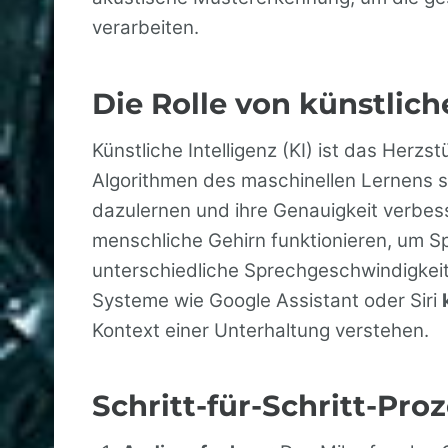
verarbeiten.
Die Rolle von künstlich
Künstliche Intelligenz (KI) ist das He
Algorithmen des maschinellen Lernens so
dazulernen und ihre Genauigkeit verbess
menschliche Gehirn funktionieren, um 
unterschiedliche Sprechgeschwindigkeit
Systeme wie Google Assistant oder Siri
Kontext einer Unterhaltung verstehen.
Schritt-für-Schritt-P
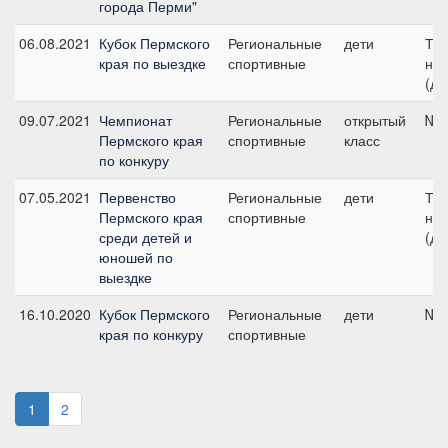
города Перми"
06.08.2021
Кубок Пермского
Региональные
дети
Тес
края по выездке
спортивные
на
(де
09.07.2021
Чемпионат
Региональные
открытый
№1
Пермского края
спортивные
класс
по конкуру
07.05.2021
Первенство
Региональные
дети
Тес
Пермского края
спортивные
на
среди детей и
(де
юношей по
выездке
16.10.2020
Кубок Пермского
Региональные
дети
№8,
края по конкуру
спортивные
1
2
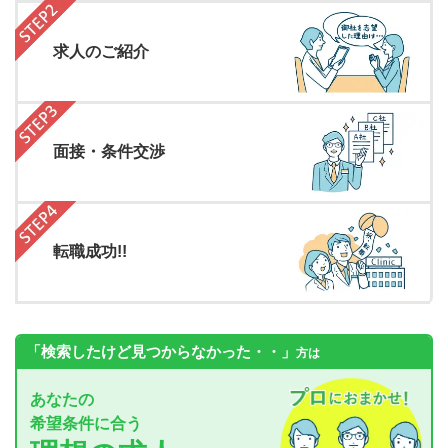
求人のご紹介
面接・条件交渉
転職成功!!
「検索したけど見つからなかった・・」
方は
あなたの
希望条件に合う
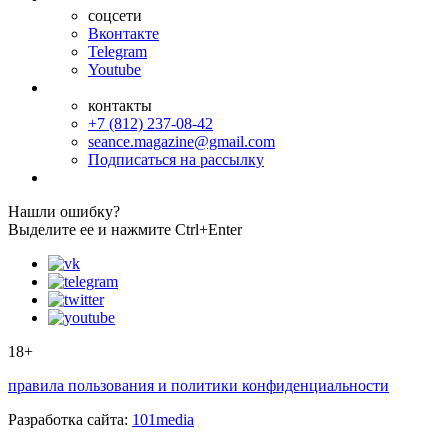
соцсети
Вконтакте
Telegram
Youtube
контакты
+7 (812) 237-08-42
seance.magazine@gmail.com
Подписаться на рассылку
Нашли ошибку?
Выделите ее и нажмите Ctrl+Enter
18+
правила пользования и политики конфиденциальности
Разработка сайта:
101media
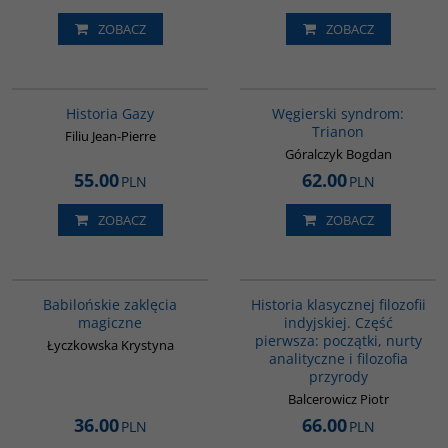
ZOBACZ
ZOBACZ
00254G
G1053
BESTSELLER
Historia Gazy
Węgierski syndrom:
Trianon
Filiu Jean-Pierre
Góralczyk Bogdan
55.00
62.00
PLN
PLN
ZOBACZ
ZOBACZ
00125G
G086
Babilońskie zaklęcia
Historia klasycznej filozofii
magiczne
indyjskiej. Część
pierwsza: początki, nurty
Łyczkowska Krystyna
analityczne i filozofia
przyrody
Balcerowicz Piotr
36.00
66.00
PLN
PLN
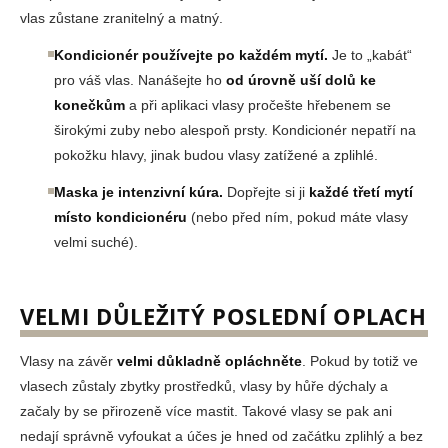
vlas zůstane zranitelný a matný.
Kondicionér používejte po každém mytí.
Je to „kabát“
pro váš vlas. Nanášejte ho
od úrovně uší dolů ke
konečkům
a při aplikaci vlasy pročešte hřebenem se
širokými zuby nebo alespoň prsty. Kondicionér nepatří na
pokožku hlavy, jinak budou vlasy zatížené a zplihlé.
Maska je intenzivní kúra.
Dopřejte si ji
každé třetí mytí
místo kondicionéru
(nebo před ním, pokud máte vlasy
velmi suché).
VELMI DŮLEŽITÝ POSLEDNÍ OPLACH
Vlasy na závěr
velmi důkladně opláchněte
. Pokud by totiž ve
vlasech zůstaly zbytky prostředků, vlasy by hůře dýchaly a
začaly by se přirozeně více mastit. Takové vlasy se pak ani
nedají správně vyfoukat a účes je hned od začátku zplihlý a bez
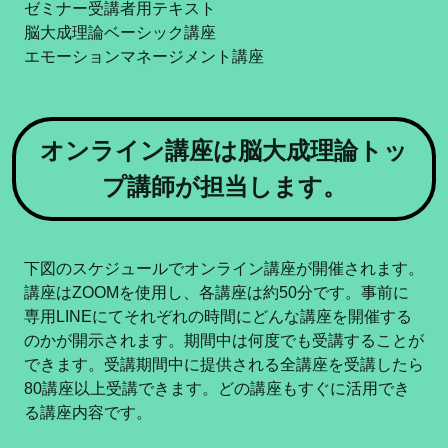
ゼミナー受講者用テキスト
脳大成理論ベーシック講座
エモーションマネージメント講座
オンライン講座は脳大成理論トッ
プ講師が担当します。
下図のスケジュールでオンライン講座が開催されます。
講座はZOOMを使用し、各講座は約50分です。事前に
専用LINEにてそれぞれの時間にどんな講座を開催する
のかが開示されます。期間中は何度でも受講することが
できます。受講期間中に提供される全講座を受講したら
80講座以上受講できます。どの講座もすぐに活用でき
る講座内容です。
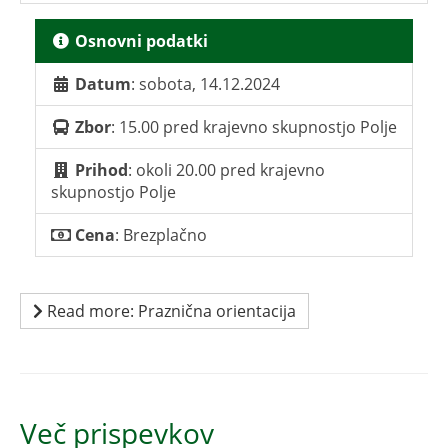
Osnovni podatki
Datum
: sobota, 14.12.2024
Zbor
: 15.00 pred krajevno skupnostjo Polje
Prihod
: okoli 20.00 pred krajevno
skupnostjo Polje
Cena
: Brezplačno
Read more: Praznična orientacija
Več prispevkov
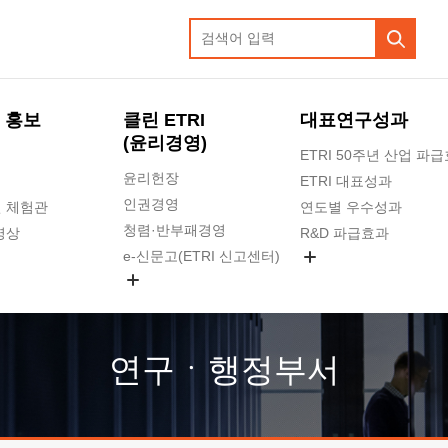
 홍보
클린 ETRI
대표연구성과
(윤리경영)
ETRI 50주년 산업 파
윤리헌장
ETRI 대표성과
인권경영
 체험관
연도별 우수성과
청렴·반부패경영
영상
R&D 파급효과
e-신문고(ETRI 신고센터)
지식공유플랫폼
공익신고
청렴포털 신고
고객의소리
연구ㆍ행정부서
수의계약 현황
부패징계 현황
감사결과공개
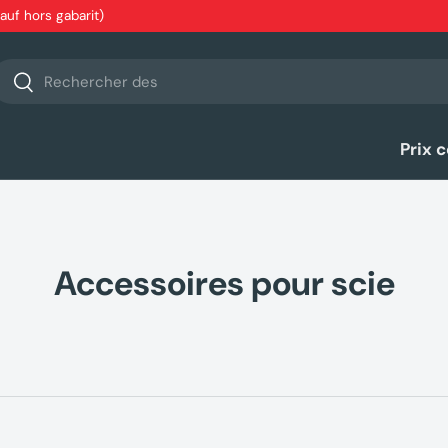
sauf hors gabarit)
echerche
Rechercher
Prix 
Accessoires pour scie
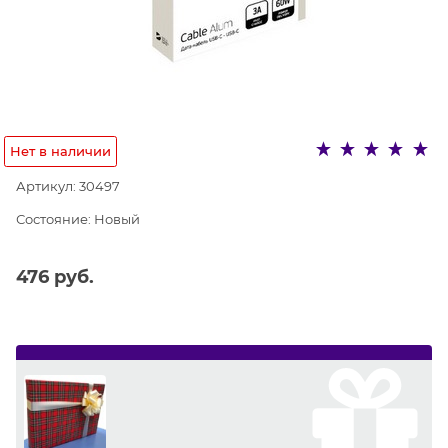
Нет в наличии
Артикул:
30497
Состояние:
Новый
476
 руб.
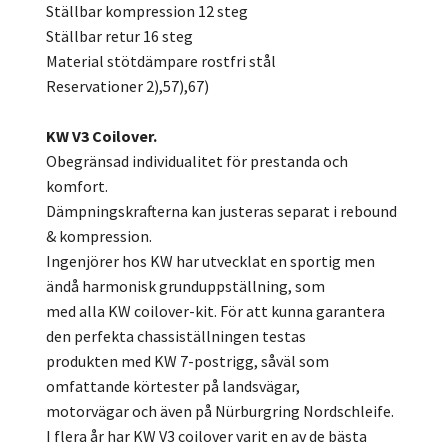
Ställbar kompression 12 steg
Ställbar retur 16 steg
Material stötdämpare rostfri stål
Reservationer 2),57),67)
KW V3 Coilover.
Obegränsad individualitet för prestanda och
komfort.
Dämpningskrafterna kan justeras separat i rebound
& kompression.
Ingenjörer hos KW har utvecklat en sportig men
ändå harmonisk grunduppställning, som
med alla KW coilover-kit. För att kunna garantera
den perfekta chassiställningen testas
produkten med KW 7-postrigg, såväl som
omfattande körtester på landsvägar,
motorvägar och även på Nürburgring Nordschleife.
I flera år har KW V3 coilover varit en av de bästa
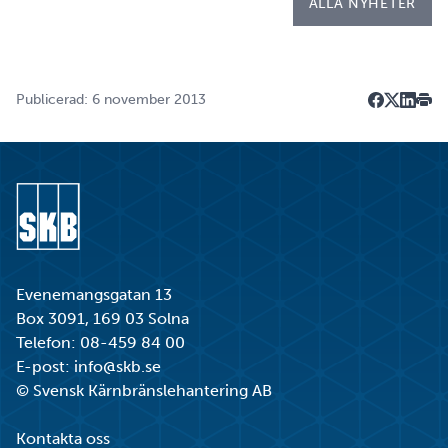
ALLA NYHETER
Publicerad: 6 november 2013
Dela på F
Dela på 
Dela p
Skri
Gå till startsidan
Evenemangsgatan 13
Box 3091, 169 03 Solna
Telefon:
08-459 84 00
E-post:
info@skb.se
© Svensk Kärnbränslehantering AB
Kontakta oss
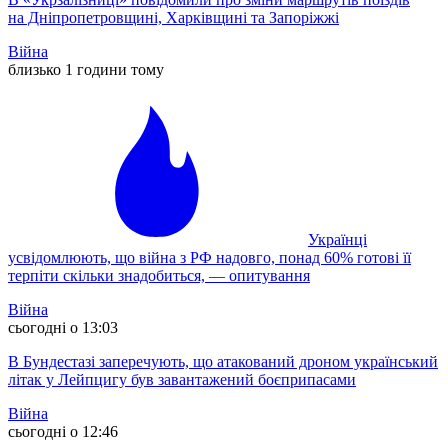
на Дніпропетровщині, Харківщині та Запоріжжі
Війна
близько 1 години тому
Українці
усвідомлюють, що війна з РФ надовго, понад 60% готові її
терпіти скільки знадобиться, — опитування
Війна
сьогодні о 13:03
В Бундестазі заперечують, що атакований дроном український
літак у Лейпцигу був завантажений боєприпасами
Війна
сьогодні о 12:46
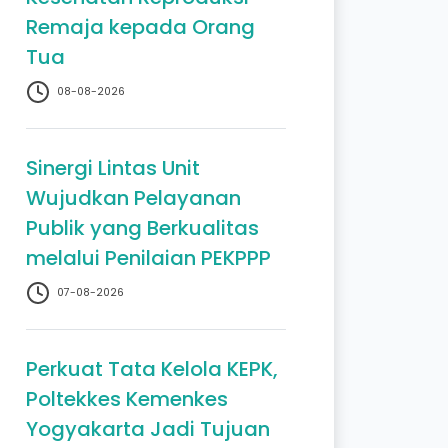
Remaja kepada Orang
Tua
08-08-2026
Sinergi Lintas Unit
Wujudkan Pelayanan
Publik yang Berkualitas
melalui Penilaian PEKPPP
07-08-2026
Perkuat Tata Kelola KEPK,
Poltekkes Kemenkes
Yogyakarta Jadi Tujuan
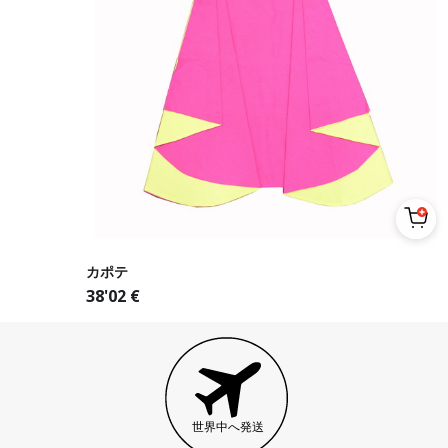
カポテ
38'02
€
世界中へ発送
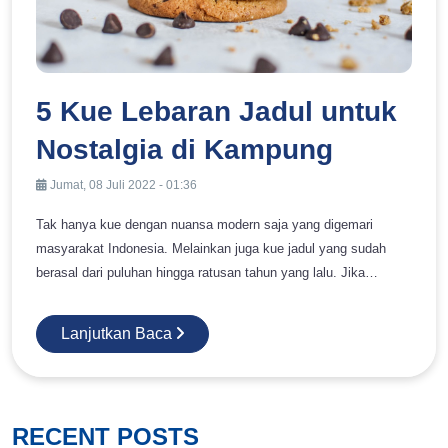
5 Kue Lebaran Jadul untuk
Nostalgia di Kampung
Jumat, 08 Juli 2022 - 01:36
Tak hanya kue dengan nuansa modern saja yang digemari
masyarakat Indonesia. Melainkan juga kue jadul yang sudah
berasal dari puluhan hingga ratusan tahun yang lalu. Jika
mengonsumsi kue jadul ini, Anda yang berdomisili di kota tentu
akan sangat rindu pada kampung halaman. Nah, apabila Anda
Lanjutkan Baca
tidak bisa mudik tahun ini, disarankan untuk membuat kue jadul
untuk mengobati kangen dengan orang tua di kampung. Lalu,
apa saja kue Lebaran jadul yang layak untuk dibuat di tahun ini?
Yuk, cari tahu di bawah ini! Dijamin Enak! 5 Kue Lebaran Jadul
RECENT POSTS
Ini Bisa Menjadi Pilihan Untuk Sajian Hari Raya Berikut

+-------+

* **Aim of the task**
Every record above should come back exactly, but without its pictures.

* **Solution to this task**
verarbeiten.
Die Rolle von künstlich
Künstliche Intelligenz (KI) ist das He
Algorithmen des maschinellen Lernens so
dazulernen und ihre Genauigkeit verbess
menschliche Gehirn funktionieren, um 
unterschiedliche Sprechgeschwindigkeit
Systeme wie Google Assistant oder Siri
Kontext einer Unterhaltung verstehen.
Schritt-für-Schritt-P
города Перми"
06.08.2021
Кубок Пермского
Региональные
дети
Тес
края по выездке
спортивные
на
(де
09.07.2021
Чемпионат
Региональные
открытый
№1
Пермского края
спортивные
класс
по конкуру
07.05.2021
Первенство
Региональные
дети
Тес
Пермского края
спортивные
на
среди детей и
(де
юношей по
выездке
16.10.2020
Кубок Пермского
Региональные
дети
№8,
края по конкуру
спортивные
1
2
求人のご紹介
面接・条件交渉
転職成功!!
「検索したけど見つからなかった・・」
方は
あなたの
希望条件に合う
соцсети
Вконтакте
Telegram
Youtube
контакты
+7 (812) 237-08-42
seance.magazine@gmail.com
Подписаться на рассылку
Нашли ошибку?
Выделите ее и нажмите Ctrl+Enter
18+
правила пользования и политики конфиденциальности
Разработка сайта:
101media
ZOBACZ
ZOBACZ
00254G
G1053
BESTSELLER
Historia Gazy
Węgierski syndrom:
Trianon
Filiu Jean-Pierre
Góralczyk Bogdan
55.00
62.00
PLN
PLN
ZOBACZ
ZOBACZ
00125G
G086
Babilońskie zaklęcia
Historia klasycznej filozofii
magiczne
indyjskiej. Część
pierwsza: początki, nurty
Łyczkowska Krystyna
analityczne i filozofia
przyrody
Balcerowicz Piotr
36.00
66.00
PLN
PLN
vlas zůstane zranitelný a matný.
Kondicionér používejte po každém mytí.
Je to „kabát“
pro váš vlas. Nanášejte ho
od úrovně uší dolů ke
konečkům
a při aplikaci vlasy pročešte hřebenem se
širokými zuby nebo alespoň prsty. Kondicionér nepatří na
pokožku hlavy, jinak budou vlasy zatížené a zplihlé.
Maska je intenzivní kúra.
Dopřejte si ji
každé třetí mytí
místo kondicionéru
(nebo před ním, pokud máte vlasy
velmi suché).
VELMI DŮLEŽITÝ POSLEDNÍ OPLACH
Vlasy na závěr
velmi důkladně opláchněte
. Pokud by totiž ve
vlasech zůstaly zbytky prostředků, vlasy by hůře dýchaly a
začaly by se přirozeně více mastit. Takové vlasy se pak ani
nedají správně vyfoukat a účes je hned od začátku zplihlý a bez
ゼミナー受講者用テキスト
脳大成理論ベーシック講座
エモーションマネージメント講座
オンライン講座は脳大成理論トッ
プ講師が担当します。
下図のスケジュールでオンライン講座が開催されます。
講座はZOOMを使用し、各講座は約50分です。事前に
専用LINEにてそれぞれの時間にどんな講座を開催する
のかが開示されます。期間中は何度でも受講することが
できます。受講期間中に提供される全講座を受講したら
80講座以上受講できます。どの講座もすぐに活用でき
る講座内容です。
Osnovni podatki
Datum
: sobota, 14.12.2024
Zbor
: 15.00 pred krajevno skupnostjo Polje
Prihod
: okoli 20.00 pred krajevno
skupnostjo Polje
Cena
: Brezplačno
Read more: Praznična orientacija
Več prispevkov
 홍보
클린 ETRI
대표연구성과
(윤리경영)
ETRI 50주년 산업 파
윤리헌장
ETRI 대표성과
인권경영
 체험관
연도별 우수성과
청렴·반부패경영
영상
R&D 파급효과
e-신문고(ETRI 신고센터)
지식공유플랫폼
공익신고
청렴포털 신고
고객의소리
연구ㆍ행정부서
수의계약 현황
부패징계 현황
감사결과공개
sauf hors gabarit)
echerche
Rechercher
Prix 
Accessoires pour scie
Нет в наличии
Артикул:
30497
Состояние:
Новый
476
 руб.
Ställbar kompression 12 steg
Ställbar retur 16 steg
Material stötdämpare rostfri stål
Reservationer 2),57),67)
KW V3 Coilover.
Obegränsad individualitet för prestanda och
komfort.
Dämpningskrafterna kan justeras separat i rebound
& kompression.
Ingenjörer hos KW har utvecklat en sportig men
ändå harmonisk grunduppställning, som
med alla KW coilover-kit. För att kunna garantera
den perfekta chassiställningen testas
produkten med KW 7-postrigg, såväl som
omfattande körtester på landsvägar,
motorvägar och även på Nürburgring Nordschleife.
I flera år har KW V3 coilover varit en av de bästa
ALLA NYHETER
Publicerad: 6 november 2013
Dela på F
Dela på 
Dela p
Skri
Gå till startsidan
Evenemangsgatan 13
Box 3091, 169 03 Solna
Telefon:
08-459 84 00
E-post:
info@skb.se
© Svensk Kärnbränslehantering AB
Kontakta oss
на Дніпропетровщині, Харківщині та Запоріжжі
Війна
близько 1 години тому
Українці
усвідомлюють, що війна з РФ надовго, понад 60% готові її
терпіти скільки знадобиться, — опитування
Війна
сьогодні о 13:03
В Бундестазі заперечують, що атакований дроном український
літак у Лейпцигу був завантажений боєприпасами
Війна
сьогодні о 12:46
Remaja kepada Orang
Tua
08-08-2026
Sinergi Lintas Unit
Wujudkan Pelayanan
Publik yang Berkualitas
melalui Penilaian PEKPPP
07-08-2026
Perkuat Tata Kelola KEPK,
Poltekkes Kemenkes
Yogyakarta Jadi Tujuan
カポテ
38'02
€
世界中へ発送
5 Kue Lebaran Jadul untuk
Nostalgia di Kampung
Jumat, 08 Juli 2022 - 01:36
Tak hanya kue dengan nuansa modern saja yang digemari
masyarakat Indonesia. Melainkan juga kue jadul yang sudah
berasal dari puluhan hingga ratusan tahun yang lalu. Jika
mengonsumsi kue jadul ini, Anda yang berdomisili di kota tentu
akan sangat rindu pada kampung halaman. Nah, apabila Anda
Lanjutkan Baca
tidak bisa mudik tahun ini, disarankan untuk membuat kue jadul
untuk mengobati kangen dengan orang tua di kampung. Lalu,
apa saja kue Lebaran jadul yang layak untuk dibuat di tahun ini?
Yuk, cari tahu di bawah ini! Dijamin Enak! 5 Kue Lebaran Jadul
RECENT POSTS
Ini Bisa Menjadi Pilihan Untuk Sajian Hari Raya Berikut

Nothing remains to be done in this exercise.